Primitive of Logarithm of x

Theorem

$\ds \int \ln x \rd x = x \ln x - x + C$

Corollary

$\ds \int \map \ln {1 - x} \rd x = \paren {x - 1} \map \ln {1 - x} - x + C$

Proof 1

With a view to expressing the primitive in the form:

$\ds \int u \frac {\d v} {\d x} \rd x = u v - \int v \frac {\d u} {\d x} \rd x$

let:

 $\ds u$ $=$ $\ds \ln x$ $\ds \leadsto \ \$ $\ds \frac {\d u} {\d x}$ $=$ $\ds \frac 1 x$ Derivative of $\ln x$

and let:

 $\ds \frac {\d v} {\d x}$ $=$ $\ds 1$ $\ds \leadsto \ \$ $\ds v$ $=$ $\ds x$ Primitive of Constant

Then:

 $\ds \int \ln x \rd x$ $=$ $\ds x \ln x - \int x \paren {\frac 1 x} \rd x + C$ Integration by Parts $\ds$ $=$ $\ds x \ln x - \int \rd x + C$ simplifying $\ds$ $=$ $\ds x \ln x - x + C$ Primitive of Constant

$\blacksquare$

Proof 2

Note that we have:

 $\ds \int_0^1 \ln x \rd x$ $=$ $\ds \int_0^1 x^0 \paren {\ln x}^1 \rd x$ $\ds$ $=$ $\ds \frac {\paren {-1}^1 \map \Gamma 2} {1^2}$ Definite Integral from $0$ to $1$ of $x^m \paren {\ln x}^n$ $\ds$ $=$ $\ds -1$ Gamma Function Extends Factorial

We therefore have:

 $\ds -1$ $=$ $\ds \int_0^1 \ln x \rd x$ $\ds$ $=$ $\ds \frac 1 a \int_0^a \map \ln {\frac u a} \rd u$ substituting $x = \dfrac u a$ where $a > 0$ $\ds$ $=$ $\ds \frac 1 a \int_0^a \paren {\ln u - \ln a} \rd u$ Difference of Logarithms $\ds$ $=$ $\ds \frac 1 a \int_0^a \ln u \rd u - \ln a$ Primitive of Constant, Fundamental Theorem of Calculus

giving:

$\ds \frac 1 a \int_0^a \ln u \rd u = \ln a - 1$

so:

$\ds \int_0^a \ln u \rd u = a \ln a - a$

for all real $a > 0$.

By Fundamental Theorem of Calculus: First Part, we have that:

$x \ln x - x$ is a primitive of $\ln x$ on $x > 0$.

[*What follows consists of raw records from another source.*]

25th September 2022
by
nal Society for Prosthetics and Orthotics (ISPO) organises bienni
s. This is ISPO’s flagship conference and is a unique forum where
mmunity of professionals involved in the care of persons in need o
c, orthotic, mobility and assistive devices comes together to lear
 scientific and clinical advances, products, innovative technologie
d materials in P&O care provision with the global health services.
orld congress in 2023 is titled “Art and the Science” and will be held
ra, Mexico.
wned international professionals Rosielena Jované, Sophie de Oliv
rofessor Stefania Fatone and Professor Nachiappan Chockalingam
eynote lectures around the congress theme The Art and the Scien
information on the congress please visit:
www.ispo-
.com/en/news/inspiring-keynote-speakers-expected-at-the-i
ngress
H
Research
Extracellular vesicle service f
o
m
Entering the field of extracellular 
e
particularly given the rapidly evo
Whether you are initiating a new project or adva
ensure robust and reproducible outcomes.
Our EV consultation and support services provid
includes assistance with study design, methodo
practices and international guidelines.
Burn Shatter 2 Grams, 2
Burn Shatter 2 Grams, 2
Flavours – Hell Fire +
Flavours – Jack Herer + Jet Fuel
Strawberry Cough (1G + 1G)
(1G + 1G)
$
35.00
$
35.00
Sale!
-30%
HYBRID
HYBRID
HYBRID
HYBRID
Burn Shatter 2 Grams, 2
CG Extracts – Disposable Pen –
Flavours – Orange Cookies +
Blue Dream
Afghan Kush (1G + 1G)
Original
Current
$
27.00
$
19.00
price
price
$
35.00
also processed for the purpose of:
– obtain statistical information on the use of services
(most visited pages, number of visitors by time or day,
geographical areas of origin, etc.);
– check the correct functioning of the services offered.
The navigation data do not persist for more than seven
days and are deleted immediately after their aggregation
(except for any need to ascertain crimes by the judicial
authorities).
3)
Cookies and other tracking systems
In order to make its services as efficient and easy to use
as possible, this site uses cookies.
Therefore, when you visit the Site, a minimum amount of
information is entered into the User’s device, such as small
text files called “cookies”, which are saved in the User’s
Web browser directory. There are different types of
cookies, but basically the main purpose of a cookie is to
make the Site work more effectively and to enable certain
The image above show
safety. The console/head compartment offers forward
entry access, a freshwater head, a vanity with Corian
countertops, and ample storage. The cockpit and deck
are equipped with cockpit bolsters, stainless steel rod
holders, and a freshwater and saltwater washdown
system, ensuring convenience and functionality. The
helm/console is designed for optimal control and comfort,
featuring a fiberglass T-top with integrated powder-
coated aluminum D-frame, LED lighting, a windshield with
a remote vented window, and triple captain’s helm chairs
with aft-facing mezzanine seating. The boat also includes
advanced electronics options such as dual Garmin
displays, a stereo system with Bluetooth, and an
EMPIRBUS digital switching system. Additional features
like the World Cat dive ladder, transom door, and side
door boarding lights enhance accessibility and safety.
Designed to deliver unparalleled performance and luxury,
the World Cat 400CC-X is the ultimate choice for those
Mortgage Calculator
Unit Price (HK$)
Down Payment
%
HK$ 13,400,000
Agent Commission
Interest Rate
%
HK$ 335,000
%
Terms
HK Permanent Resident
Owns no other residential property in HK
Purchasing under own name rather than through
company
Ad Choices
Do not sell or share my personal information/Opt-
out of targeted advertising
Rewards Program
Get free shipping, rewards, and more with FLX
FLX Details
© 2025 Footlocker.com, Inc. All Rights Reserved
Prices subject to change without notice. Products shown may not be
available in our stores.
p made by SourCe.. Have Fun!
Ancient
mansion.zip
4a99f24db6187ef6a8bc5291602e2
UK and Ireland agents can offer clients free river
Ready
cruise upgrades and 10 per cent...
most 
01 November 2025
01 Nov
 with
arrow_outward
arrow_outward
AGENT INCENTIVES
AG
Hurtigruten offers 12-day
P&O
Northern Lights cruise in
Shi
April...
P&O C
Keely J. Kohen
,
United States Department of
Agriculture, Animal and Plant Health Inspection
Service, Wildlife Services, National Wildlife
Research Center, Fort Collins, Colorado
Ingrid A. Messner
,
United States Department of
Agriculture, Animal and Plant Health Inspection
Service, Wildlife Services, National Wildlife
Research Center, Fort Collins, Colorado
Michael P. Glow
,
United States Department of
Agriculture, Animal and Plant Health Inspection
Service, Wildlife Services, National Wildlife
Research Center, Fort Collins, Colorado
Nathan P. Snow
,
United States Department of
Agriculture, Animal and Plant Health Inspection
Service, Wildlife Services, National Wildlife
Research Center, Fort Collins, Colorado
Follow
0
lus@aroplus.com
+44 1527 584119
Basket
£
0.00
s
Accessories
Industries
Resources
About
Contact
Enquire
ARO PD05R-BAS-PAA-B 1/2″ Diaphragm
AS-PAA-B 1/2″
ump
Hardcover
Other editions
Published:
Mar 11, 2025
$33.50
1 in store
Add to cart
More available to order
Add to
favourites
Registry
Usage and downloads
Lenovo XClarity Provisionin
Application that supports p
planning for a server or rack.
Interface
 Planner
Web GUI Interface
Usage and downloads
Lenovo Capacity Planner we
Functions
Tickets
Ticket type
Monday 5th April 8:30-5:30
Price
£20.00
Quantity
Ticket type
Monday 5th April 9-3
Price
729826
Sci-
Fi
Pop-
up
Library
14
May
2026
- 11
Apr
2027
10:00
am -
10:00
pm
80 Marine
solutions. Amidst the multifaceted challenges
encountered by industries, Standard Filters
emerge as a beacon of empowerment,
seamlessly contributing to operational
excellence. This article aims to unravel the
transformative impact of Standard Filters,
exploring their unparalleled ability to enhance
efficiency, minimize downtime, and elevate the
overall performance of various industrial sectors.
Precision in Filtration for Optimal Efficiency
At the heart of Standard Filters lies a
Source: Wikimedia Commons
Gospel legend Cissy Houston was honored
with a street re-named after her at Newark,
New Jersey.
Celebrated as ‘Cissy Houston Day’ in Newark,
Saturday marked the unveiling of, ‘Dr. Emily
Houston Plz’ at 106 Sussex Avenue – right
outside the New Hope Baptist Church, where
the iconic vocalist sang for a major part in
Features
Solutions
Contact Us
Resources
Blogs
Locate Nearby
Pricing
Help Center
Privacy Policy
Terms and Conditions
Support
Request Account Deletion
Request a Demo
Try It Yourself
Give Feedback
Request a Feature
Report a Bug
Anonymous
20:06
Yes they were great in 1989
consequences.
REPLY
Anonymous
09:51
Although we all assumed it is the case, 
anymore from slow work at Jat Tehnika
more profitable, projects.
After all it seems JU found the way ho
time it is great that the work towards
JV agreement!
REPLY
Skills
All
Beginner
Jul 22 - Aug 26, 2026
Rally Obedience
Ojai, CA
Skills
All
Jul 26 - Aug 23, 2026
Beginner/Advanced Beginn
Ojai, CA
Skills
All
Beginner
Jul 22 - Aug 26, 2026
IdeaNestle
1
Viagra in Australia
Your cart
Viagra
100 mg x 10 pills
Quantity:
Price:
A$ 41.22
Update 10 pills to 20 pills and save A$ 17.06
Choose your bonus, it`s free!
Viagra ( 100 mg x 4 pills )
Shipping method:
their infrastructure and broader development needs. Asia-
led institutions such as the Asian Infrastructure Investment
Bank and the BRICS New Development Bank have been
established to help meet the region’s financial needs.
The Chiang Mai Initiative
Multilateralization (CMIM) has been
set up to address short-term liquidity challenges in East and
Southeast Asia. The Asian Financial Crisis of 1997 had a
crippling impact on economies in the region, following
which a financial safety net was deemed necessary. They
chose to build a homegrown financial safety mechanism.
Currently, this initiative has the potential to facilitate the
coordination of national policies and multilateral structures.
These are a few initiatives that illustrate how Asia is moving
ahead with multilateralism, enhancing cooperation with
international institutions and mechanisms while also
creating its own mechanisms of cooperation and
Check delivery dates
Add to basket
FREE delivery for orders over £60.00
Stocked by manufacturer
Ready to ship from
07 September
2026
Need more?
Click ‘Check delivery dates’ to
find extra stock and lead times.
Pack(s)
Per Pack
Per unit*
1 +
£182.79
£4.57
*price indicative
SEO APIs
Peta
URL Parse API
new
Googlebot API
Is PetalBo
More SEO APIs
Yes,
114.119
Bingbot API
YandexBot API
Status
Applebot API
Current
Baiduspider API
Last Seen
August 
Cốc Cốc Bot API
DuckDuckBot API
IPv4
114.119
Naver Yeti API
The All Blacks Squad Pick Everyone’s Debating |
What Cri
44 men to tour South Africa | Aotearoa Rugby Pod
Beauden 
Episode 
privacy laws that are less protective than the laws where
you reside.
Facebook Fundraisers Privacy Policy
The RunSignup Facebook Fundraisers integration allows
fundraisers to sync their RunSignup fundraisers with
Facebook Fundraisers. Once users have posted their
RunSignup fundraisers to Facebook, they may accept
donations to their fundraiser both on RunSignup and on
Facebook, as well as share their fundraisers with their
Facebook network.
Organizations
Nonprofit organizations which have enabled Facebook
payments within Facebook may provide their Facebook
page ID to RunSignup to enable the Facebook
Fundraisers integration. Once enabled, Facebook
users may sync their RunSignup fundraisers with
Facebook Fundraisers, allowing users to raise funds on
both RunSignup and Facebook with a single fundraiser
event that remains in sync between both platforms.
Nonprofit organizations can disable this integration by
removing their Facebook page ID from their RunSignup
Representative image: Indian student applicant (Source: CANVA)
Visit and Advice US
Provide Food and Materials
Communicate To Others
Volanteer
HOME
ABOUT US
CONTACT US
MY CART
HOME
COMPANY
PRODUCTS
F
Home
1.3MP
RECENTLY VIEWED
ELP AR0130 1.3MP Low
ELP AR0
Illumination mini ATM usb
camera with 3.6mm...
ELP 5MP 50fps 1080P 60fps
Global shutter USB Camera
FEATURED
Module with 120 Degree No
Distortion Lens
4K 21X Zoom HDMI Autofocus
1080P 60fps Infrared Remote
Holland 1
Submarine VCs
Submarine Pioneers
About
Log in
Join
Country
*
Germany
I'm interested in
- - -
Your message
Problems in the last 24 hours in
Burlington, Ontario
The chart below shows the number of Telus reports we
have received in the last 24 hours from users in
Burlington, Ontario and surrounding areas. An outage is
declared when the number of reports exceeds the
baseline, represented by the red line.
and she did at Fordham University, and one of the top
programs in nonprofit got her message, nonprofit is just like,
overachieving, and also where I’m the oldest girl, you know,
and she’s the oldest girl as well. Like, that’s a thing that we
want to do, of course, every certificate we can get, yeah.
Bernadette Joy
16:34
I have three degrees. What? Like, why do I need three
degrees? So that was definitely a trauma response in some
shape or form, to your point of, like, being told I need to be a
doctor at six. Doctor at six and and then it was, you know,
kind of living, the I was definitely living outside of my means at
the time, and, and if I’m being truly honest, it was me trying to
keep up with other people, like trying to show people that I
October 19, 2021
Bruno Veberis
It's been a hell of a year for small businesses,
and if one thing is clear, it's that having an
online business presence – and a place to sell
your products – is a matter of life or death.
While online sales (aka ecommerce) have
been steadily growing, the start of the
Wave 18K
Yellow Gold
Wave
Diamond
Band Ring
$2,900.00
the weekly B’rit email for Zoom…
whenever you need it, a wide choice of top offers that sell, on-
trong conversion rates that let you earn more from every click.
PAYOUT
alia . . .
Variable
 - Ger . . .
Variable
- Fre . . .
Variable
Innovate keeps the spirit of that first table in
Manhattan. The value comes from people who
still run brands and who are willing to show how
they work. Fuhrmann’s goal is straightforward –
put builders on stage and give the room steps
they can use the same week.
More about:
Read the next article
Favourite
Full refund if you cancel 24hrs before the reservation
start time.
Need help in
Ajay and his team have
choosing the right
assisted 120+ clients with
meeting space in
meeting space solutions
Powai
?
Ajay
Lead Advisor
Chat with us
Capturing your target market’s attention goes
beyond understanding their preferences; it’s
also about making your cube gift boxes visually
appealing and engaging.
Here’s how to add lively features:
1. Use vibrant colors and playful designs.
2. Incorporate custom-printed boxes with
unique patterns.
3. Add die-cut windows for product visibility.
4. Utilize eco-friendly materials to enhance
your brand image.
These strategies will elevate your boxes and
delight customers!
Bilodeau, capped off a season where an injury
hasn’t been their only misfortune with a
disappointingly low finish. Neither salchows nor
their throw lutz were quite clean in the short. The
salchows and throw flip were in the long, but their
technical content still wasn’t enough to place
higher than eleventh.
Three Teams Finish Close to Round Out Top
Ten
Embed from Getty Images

We therefore conclude that, by Primitives which Differ by Constant:

$\ds \int \ln x \rd x = x \ln x - x + C$

for $x > 0$.

$\blacksquare$

Also presented as

Some sources present this result as:

$\ds \int \ln x \rd x = x \paren {\ln x - 1} + C$